Introduction

Arabic (Arabic: العَرَبِيَّة‎‎, al-ʻarabiyyah [ʔalʕaraˈbij.ja] ( listen) or Arabic: عَرَبِيّ‎‎ ʻarabī [ˈʕarabiː, ʕaraˈbij] ( listen)) is a Central Semitic language that was first spoken in Iron Age northwestern Arabia and is now the lingua franca of the Arab world.[4] Arabic also is a liturgical language of 1.7 billion Muslims.[5][6][7] It is one of six official languages of the United Nations.[8] It is named after the Arabs, a term initially used to describe peoples living from Mesopotamia in the east to the Anti-Lebanon mountains in the west, and from northwestern Arabia to the Sinai in the south.

 

Arabic is considered, in its standard form and dialects, a single language; it is spoken by perhaps as many as 422 million speakers (native and non-native) in the Arab world,[9] making it one of the six most-spoken languages in the world.

 

The modern written language (Modern Standard Arabic) is derived from the language of the Quran (known as Classical Arabic or Quranic Arabic). It is widely taught in schools and universities, and is used to varying degrees in workplaces, government, and the media. The two formal varieties are grouped together as Literary Arabic, which is the official language of 26 states and the liturgical language of Islam.
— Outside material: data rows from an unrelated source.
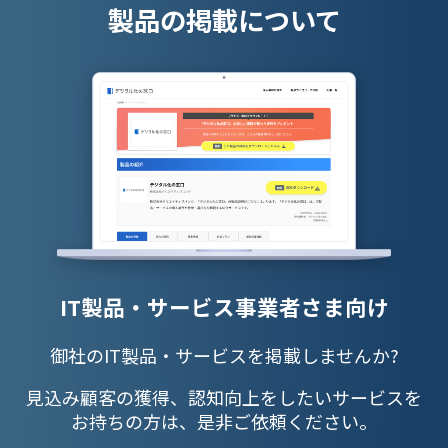
製品の掲載について
IT製品・サービス事業者さま向け
御社のIT製品・サービスを掲載しませんか?
見込み顧客の獲得、認知向上をしたいサービスを
お持ちの方は、是非ご依頼ください。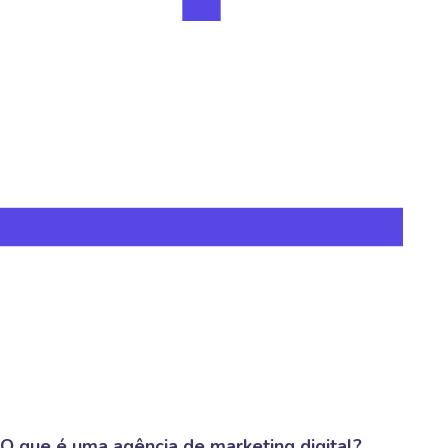
O que é uma agência de marketing digital?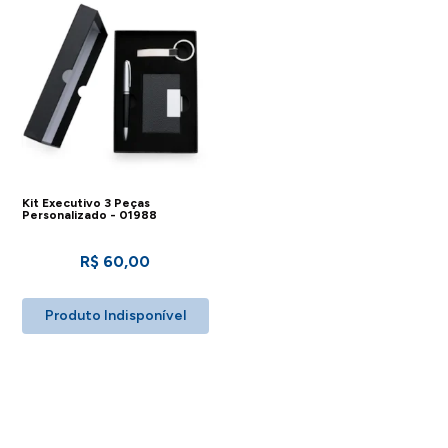
Kit Executivo 3 Peças
Personalizado - 01988
R$ 60,00
Produto Indisponível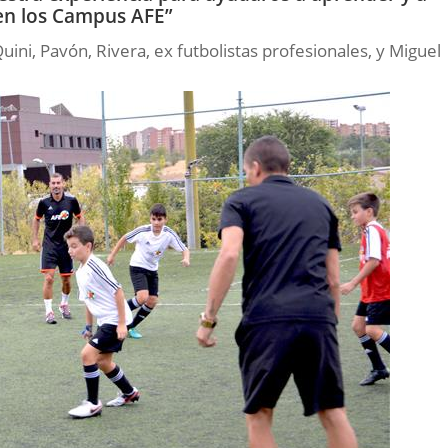
l en los Campus AFE”
uini, Pavón, Rivera, ex futbolistas profesionales, y Miguel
Modern Standard Arabic largely follows the grammatical standards of Quranic Arabic and uses much of the same vocabulary. However, it has discarded some grammatical constructions and vocabulary that no longer have any counterpart in the spoken varieties, and has adopted certain new constructions and vocabulary from the spoken varieties. Much of the new vocabulary is used to denote concepts that have arisen in the post-Quranic era, especially in modern times.

 

Arabic is written with the Arabic alphabet, which is an abjad script and is written from right-to-left although the spoken varieties are sometimes written in ASCII Latin from left-to-right with no standardized orthography.

 

Arabic has influenced many languages around the globe throughout its history. Some of the most influenced languages are Persian, Turkish, Urdu, Kurdish, Bosnian, Kazakh, Bengali, Hindi, Malay, Maldivian, Indonesian, Pashto, Punjabi, Tagalog, Sindhi and Hausa and some languages in parts of Africa. During the Middle Ages, Literary Arabic was a major vehicle of culture in Europe, especially in science, mathematics and philosophy. As a result, many European languages have also borrowed many words from it. Many words of Arabic origin are also found in ancient languages like Latin and Greek. Arabic influence, mainly in vocabulary, is seen in European languages, mainly Spanish owing to both the proximity of Christian European and Muslim Arab civilizations and 800 years of Arabic culture and language in the Iberian Peninsula, referred to in Arabic as al-Andalus. Balkan languages, including Greek, have also acquired a significant number of Arabic vocabulary through contact with Ottoman Turkish.

 

Arabic has also borrowed words from other languages including Greek and Persian in medieval times, contemporary European languages such as English and French in modern times.